▶ [TASK REQUIREMENTS]: Could you copy out every line of the data where the word "dropdown" occurs?

(RAW DATA Opens)

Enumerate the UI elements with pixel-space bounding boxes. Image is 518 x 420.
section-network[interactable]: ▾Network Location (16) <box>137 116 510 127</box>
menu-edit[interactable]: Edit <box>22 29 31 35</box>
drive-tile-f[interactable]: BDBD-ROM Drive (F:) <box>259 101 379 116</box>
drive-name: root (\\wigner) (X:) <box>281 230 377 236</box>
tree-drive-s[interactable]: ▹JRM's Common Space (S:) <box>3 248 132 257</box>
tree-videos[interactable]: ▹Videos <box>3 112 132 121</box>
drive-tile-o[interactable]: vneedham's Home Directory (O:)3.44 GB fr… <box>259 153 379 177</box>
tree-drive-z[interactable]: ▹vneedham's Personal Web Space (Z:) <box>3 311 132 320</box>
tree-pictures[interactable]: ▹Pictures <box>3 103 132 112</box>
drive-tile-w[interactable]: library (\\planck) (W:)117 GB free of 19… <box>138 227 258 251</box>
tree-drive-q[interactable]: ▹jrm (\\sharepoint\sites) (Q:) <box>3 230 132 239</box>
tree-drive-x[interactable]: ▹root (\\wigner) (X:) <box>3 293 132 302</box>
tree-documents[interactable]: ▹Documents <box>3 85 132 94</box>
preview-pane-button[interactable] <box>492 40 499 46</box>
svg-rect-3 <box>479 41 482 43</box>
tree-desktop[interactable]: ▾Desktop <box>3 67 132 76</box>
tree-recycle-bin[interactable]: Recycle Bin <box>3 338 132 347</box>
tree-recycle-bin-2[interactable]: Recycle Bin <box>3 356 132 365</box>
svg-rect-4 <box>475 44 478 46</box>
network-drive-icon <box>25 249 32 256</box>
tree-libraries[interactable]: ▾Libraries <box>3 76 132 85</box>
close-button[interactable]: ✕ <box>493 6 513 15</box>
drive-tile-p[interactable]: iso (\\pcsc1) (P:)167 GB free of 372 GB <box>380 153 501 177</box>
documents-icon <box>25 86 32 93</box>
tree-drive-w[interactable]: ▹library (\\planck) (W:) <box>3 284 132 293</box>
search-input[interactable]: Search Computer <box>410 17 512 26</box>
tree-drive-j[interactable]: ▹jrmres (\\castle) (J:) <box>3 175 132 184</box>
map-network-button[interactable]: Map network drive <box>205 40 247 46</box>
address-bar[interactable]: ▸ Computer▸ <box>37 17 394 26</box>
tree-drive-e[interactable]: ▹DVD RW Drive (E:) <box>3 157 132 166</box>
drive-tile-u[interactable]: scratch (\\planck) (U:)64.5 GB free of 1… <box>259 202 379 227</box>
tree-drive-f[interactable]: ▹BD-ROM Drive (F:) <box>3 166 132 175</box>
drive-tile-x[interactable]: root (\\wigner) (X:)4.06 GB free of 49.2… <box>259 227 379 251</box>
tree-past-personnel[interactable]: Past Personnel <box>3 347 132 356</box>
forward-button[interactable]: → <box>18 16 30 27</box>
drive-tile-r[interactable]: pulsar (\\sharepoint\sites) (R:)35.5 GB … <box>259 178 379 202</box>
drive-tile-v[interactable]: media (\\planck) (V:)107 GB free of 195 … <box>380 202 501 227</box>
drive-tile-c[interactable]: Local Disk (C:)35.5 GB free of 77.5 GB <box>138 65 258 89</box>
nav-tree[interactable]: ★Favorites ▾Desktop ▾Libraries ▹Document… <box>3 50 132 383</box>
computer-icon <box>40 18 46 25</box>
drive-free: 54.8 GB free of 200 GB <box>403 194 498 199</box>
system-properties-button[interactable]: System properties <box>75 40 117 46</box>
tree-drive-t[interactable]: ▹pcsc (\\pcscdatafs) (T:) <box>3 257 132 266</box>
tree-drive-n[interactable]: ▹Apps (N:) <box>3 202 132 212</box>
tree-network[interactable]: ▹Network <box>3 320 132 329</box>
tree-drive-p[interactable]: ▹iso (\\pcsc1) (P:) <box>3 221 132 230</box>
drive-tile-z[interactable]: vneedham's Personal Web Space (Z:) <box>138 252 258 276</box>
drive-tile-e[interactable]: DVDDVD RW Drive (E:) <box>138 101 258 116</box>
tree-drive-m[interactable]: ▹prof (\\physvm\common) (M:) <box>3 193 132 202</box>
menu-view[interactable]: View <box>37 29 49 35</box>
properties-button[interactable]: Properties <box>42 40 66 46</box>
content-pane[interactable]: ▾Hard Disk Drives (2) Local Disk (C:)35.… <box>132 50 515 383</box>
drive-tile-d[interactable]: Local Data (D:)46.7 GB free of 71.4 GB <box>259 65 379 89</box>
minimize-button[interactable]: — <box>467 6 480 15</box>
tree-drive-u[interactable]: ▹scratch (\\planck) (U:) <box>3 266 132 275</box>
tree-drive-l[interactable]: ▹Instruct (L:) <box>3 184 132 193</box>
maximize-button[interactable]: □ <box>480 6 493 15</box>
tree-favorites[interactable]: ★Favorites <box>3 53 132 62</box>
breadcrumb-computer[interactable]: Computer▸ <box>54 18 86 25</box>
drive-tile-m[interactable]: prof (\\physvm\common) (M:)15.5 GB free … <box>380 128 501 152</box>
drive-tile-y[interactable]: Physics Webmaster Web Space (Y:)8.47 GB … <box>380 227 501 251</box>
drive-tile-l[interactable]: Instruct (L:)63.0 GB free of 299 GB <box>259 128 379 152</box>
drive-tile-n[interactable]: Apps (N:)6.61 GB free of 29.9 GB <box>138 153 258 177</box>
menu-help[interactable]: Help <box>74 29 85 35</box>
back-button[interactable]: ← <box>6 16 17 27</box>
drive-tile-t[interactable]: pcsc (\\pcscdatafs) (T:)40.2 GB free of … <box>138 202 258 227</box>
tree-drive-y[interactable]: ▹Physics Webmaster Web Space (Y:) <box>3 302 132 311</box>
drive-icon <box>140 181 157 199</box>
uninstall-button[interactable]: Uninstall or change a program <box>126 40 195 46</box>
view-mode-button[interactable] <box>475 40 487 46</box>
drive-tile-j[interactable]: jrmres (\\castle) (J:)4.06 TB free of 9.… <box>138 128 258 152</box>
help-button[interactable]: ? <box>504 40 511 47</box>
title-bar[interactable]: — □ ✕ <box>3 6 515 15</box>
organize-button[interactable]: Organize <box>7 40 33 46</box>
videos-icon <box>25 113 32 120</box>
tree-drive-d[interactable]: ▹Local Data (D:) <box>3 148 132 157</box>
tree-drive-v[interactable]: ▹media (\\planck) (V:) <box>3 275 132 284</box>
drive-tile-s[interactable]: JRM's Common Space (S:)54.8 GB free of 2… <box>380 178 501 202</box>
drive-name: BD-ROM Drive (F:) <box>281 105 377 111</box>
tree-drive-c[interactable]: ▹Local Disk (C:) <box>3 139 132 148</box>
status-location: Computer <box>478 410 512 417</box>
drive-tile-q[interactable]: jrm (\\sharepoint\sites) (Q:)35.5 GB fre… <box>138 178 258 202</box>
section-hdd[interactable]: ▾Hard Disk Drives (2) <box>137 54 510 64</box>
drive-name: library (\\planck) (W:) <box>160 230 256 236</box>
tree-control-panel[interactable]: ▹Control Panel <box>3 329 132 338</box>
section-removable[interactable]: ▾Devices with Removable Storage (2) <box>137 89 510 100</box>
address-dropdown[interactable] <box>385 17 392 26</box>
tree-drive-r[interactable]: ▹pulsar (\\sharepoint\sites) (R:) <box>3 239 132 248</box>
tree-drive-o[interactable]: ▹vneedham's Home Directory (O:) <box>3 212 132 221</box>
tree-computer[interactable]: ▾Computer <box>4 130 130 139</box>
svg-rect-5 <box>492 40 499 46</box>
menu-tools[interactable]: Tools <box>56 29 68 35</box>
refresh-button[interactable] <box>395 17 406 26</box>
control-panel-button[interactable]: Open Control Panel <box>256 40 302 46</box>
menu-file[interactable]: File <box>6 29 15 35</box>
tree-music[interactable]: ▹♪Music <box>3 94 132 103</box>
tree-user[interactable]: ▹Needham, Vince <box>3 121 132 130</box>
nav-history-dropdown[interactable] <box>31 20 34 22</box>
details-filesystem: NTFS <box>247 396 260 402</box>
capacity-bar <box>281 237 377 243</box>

(RAW DATA Closes)

▶ [RESPONSE AREA]:
address-dropdown[interactable] <box>385 17 392 26</box>
nav-history-dropdown[interactable] <box>31 20 34 22</box>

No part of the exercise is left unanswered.